Entries supplied:
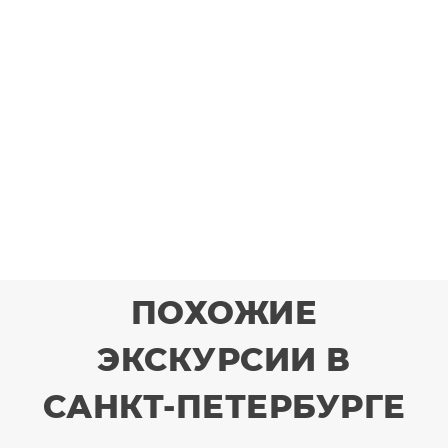
ПОХОЖИЕ
ЭКСКУРСИИ В
САНКТ-ПЕТЕРБУРГЕ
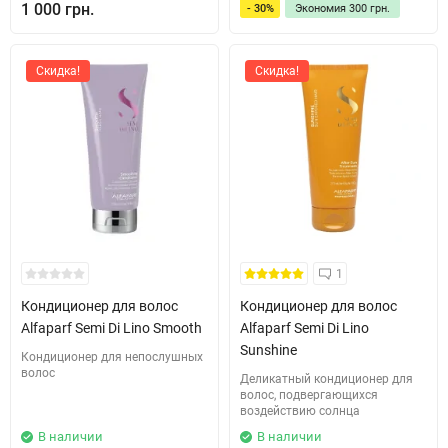
1 000 грн.
- 30%
Экономия
300 грн.
Скидка!
Скидка!
1
Кондиционер для волос
Кондиционер для волос
Alfaparf Semi Di Lino Smooth
Alfaparf Semi Di Lino
Sunshine
Кондиционер для непослушных
волос
Деликатный кондиционер для
волос, подвергающихся
воздействию солнца
В наличии
В наличии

What the exercise asks:
Copy each line of the listing that holds the word "Lino".

Completed exercise:
Alfaparf Semi Di Lino Smooth
Alfaparf Semi Di Lino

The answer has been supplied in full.